Patch "bpf: tcp_read_skb needs to pop skb regardless of seq" has been added to the 6.5-stable tree

Sasha Levin <sashal@xxxxxxxxxx> · Sat, 7 Oct 2023 08:18:45 -0400

This is a note to let you know that I've just added the patch titled

    bpf: tcp_read_skb needs to pop skb regardless of seq

to the 6.5-stable tree which can be found at:
    http://www.kernel.org/git/?p=linux/kernel/git/stable/stable-queue.git;a=summary

The filename of the patch is:
     bpf-tcp_read_skb-needs-to-pop-skb-regardless-of-seq.patch
and it can be found in the queue-6.5 subdirectory.

If you, or anyone else, feels it should not be added to the stable tree,
please let <stable@xxxxxxxxxxxxxxx> know about it.



commit cda142636621f4423ca14781c98976b4c1bd508c
Author: John Fastabend <john.fastabend@xxxxxxxxx>
Date:   Mon Sep 25 20:52:58 2023 -0700

    bpf: tcp_read_skb needs to pop skb regardless of seq
    
    [ Upstream commit 9b7177b1df64b8d7f85700027c324aadd6aded00 ]
    
    Before fix e5c6de5fa0258 tcp_read_skb() would increment the tp->copied-seq
    value.
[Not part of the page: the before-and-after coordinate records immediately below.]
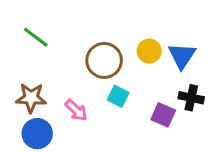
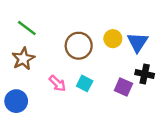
cyan square: (118, 96) -> (85, 83), moved
brown star: (31, 98) -> (23, 59), moved, turned -30
blue circle: (37, 134) -> (16, 101), moved

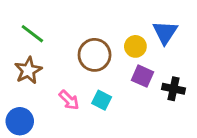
blue triangle: (138, 42) -> (165, 32), moved
purple square: (123, 87) -> (142, 76), moved

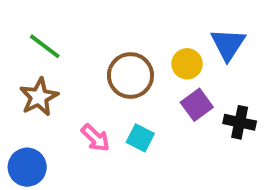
purple square: (142, 76) -> (197, 105), turned 30

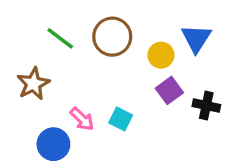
green line: (45, 46) -> (60, 38), moved
brown circle: (130, 76) -> (112, 37), moved
blue circle: (27, 167) -> (53, 144), moved

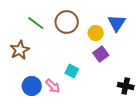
black cross: (206, 106) -> (126, 86), moved
pink arrow: (82, 119) -> (53, 86), moved

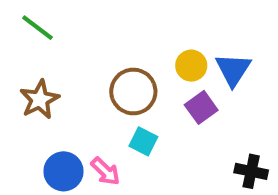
brown circle: (67, 22) -> (133, 92), moved
green line: (36, 23) -> (38, 28), moved
blue triangle: (117, 23) -> (233, 70), moved

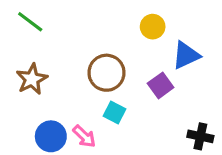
yellow circle: (191, 66) -> (153, 27), moved
blue triangle: (233, 70) -> (186, 55), turned 32

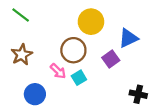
yellow circle: (153, 27) -> (91, 22), moved, size x1.5
cyan square: (114, 112) -> (79, 78), turned 32
pink arrow: (84, 136) -> (58, 71), moved

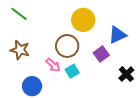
brown star: (22, 55) -> (20, 50), turned -30
black cross: (138, 94) -> (126, 74), moved, turned 35

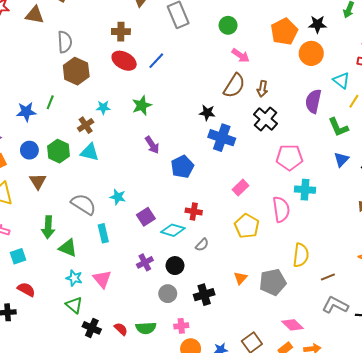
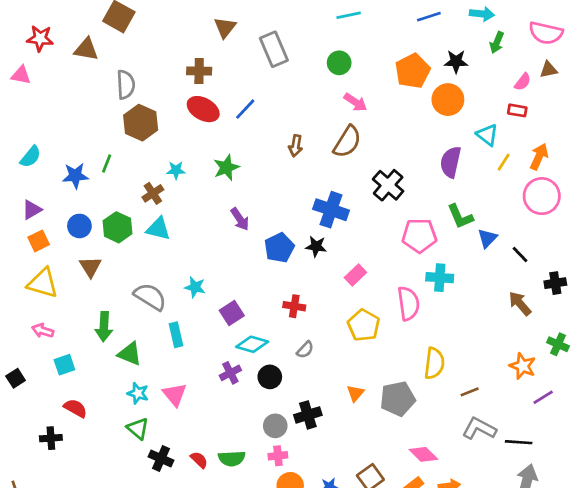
brown arrow: (262, 89) -> (296, 146), moved
black star: (207, 113) -> (316, 246), moved
green L-shape: (338, 127) -> (460, 216), moved
cyan diamond: (173, 230) -> (252, 344), moved
gray circle: (168, 294) -> (275, 426), moved

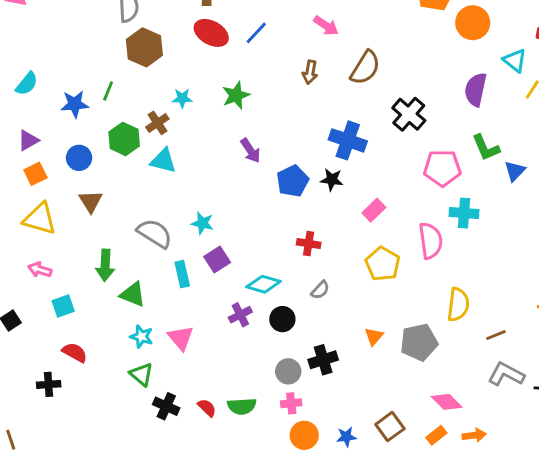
pink arrow: (355, 102) -> (326, 26), moved
green hexagon: (118, 227) -> (124, 139), moved
purple square: (232, 313) -> (217, 260), moved

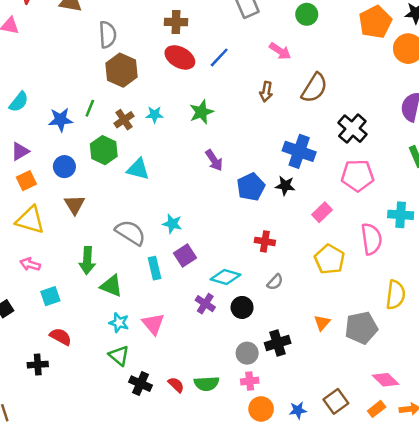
brown cross: (157, 123) -> (124, 120), moved
pink pentagon: (442, 168) -> (358, 175), moved
purple cross: (240, 315) -> (205, 304), turned -30

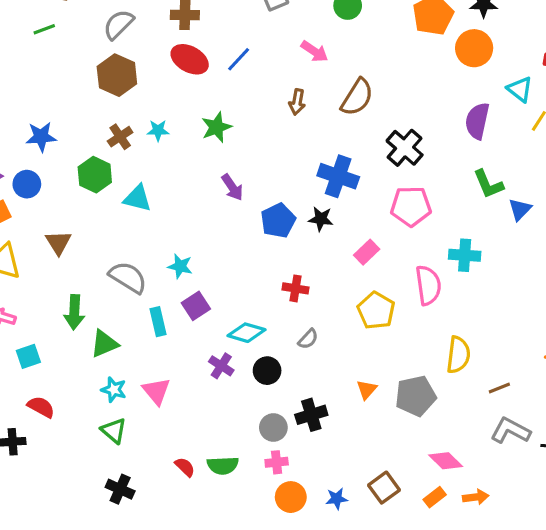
gray semicircle: (108, 35) -> (119, 24), moved, turned -132
green line: (90, 108) -> (44, 29), moved, turned 48
blue circle: (64, 167) -> (27, 184), moved
green triangle: (111, 286) -> (104, 344), turned -45
black cross: (141, 384) -> (120, 489), moved

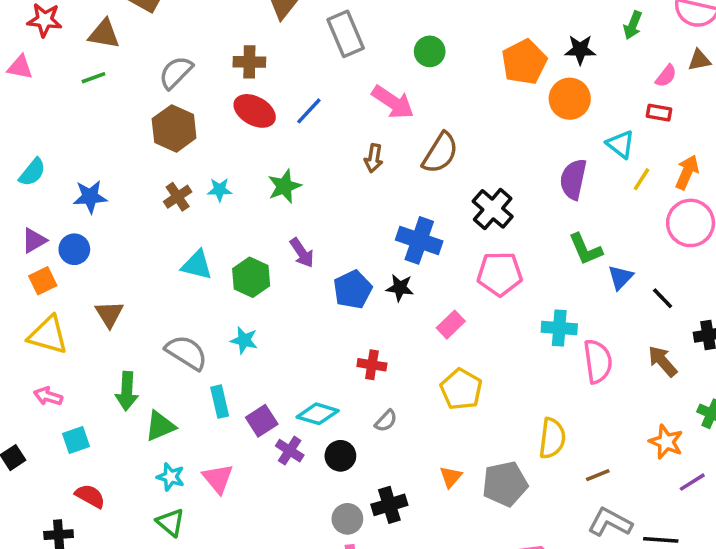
pink arrow: (314, 51) -> (393, 102), size x1.4
green hexagon: (95, 175) -> (251, 277), moved
pink semicircle: (428, 285) -> (598, 361), moved
purple square: (196, 306) -> (262, 421), moved

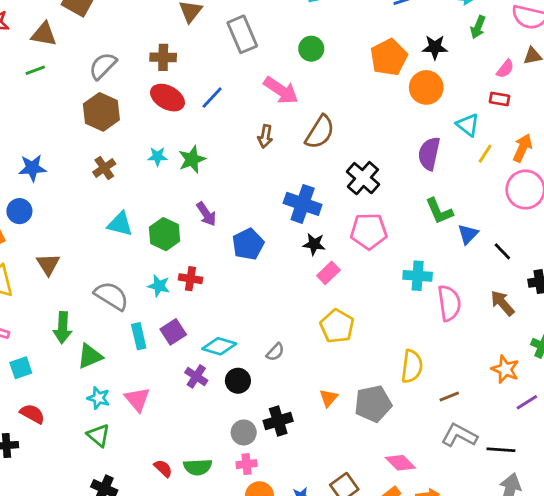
cyan star: (220, 190) -> (157, 156), moved
black star: (400, 288) -> (314, 244), moved
red cross: (372, 365) -> (190, 279), moved
purple square: (262, 421) -> (173, 332), moved

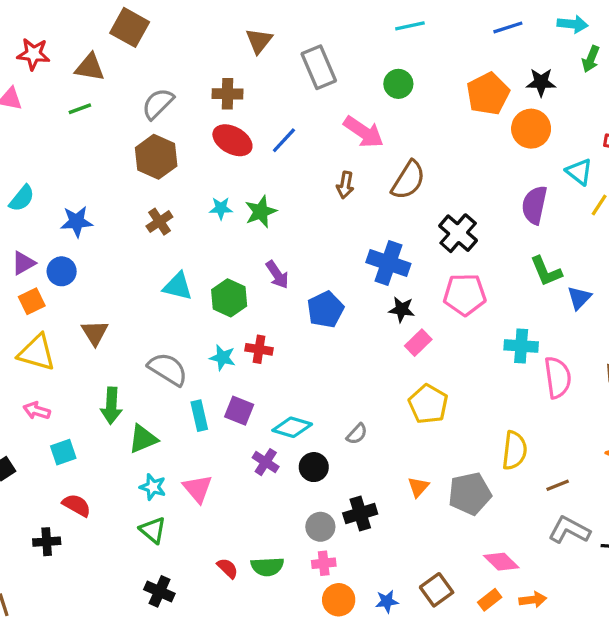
purple square: (173, 332) -> (239, 411), turned -35

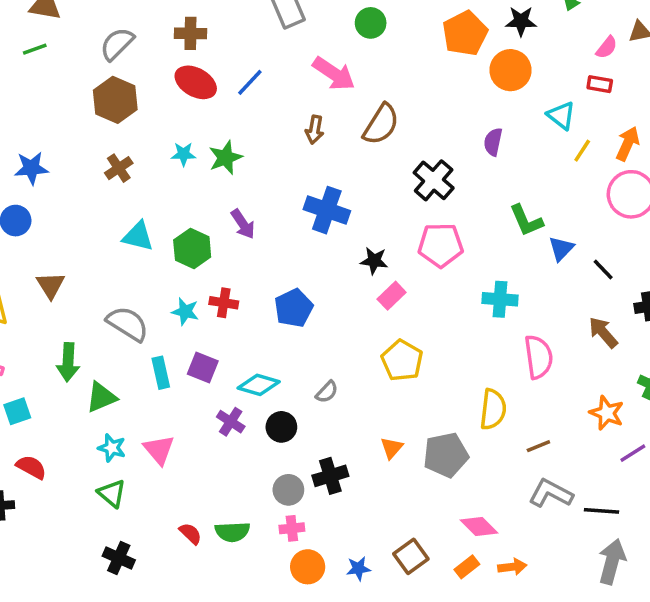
purple semicircle: (534, 205) -> (493, 142), moved, size x0.7
blue cross: (388, 263) -> (327, 210), moved
blue pentagon: (325, 309) -> (294, 308), moved
pink semicircle: (558, 377) -> (538, 357), moved

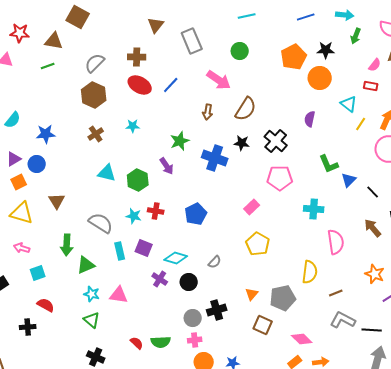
green star: (225, 158) -> (180, 141), moved
black star: (374, 261) -> (242, 143), moved
pink triangle: (159, 450) -> (119, 295), turned -42
brown square: (411, 556) -> (263, 325), moved, turned -30

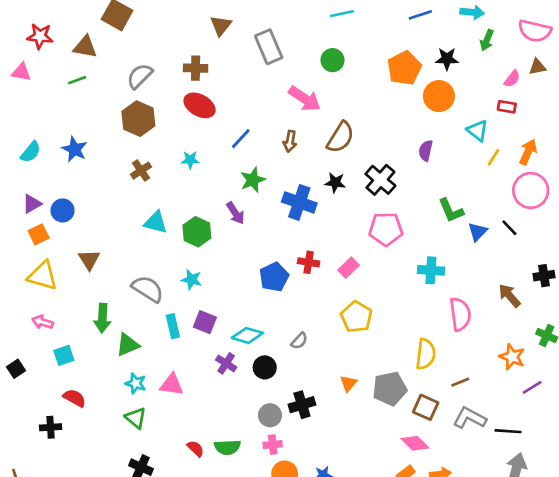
blue line: (171, 85) -> (241, 139), moved
blue star: (46, 134) -> (74, 149), moved, turned 30
black line: (373, 192) -> (509, 228), moved
red cross: (156, 211) -> (309, 262), moved
brown square: (263, 325) -> (426, 407), moved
This (as described in the commit) would cause an error for apps
    because once that is incremented the application might believe there is no
    data to be read. Then some apps would stall or abort believing no data is
    available.
    
    However, the fix is incomplete because it introduces another issue in
    the skb dequeue. The loop does tcp_recv_skb() in a while loop to consume
    as many skbs as possible. The problem is the call is ...
    
      tcp_recv_skb(sk, seq, &offset)
    
    ... where 'seq' is:
    
      u32 seq = tp->copied_seq;
    
    Now we can hit a case where we've yet incremented copied_seq from BPF side,
    but then tcp_recv_skb() fails this test ...
    
     if (offset < skb->len || (TCP_SKB_CB(skb)->tcp_flags & TCPHDR_FIN))
    
    ... so that instead of returning the skb we call tcp_eat_recv_skb() which
    frees the skb. This is because the routine believes the SKB has been collapsed
    per comment:
    
     /* This looks weird, but this can happen if TCP collapsing
      * splitted a fat GRO packet, while we released socket lock
      * in skb_splice_bits()
      */
    
    This can't happen here we've unlinked the full SKB and orphaned it. Anyways
    it would confuse any BPF programs if the data were suddenly moved underneath
    it.
    
    To fix this situation do simpler operation and just skb_peek() the data
    of the queue followed by the unlink. It shouldn't need to check this
    condition and tcp_read_skb() reads entire skbs so there is no need to
    handle the 'offset!=0' case as we would see in tcp_read_sock().
    
    Fixes: e5c6de5fa0258 ("bpf, sockmap: Incorrectly handling copied_seq")
    Fixes: 04919bed948dc ("tcp: Introduce tcp_read_skb()")
    Signed-off-by: John Fastabend <john.fastabend@xxxxxxxxx>
    Signed-off-by: Daniel Borkmann <daniel@xxxxxxxxxxxxx>
    Reviewed-by: Jakub Sitnicki <jakub@xxxxxxxxxxxxxx>
    Link: https://lore.kernel.org/bpf/20230926035300.135096-2-john.fastabend@xxxxxxxxx
    Signed-off-by: Sasha Levin <sashal@xxxxxxxxxx>

diff --git a/net/ipv4/tcp.c b/net/ipv4/tcp.c
index 75f24b931a185..9cfc07d1e4252 100644
--- a/net/ipv4/tcp.c
+++ b/net/ipv4/tcp.c
@@ -1618,16 +1618,13 @@ EXPORT_SYMBOL(tcp_read_sock);
 
 int tcp_read_skb(struct sock *sk, skb_read_actor_t recv_actor)
 {
-	struct tcp_sock *tp = tcp_sk(sk);
-	u32 seq = tp->copied_seq;
 	struct sk_buff *skb;
 	int copied = 0;
-	u32 offset;
 
 	if (sk->sk_state == TCP_LISTEN)
 		return -ENOTCONN;
 
-	while ((skb = tcp_recv_skb(sk, seq, &offset)) != NULL) {
+	while ((skb = skb_peek(&sk->sk_receive_queue)) != NULL) {
 		u8 tcp_flags;
 		int used;
 
@@ -1640,13 +1637,10 @@ int tcp_read_skb(struct sock *sk, skb_read_actor_t recv_actor)
 				copied = used;
 			break;
 		}
-		seq += used;
 		copied += used;
 
-		if (tcp_flags & TCPHDR_FIN) {
-			++seq;
+		if (tcp_flags & TCPHDR_FIN)
 			break;
-		}
 	}
 	return copied;
 }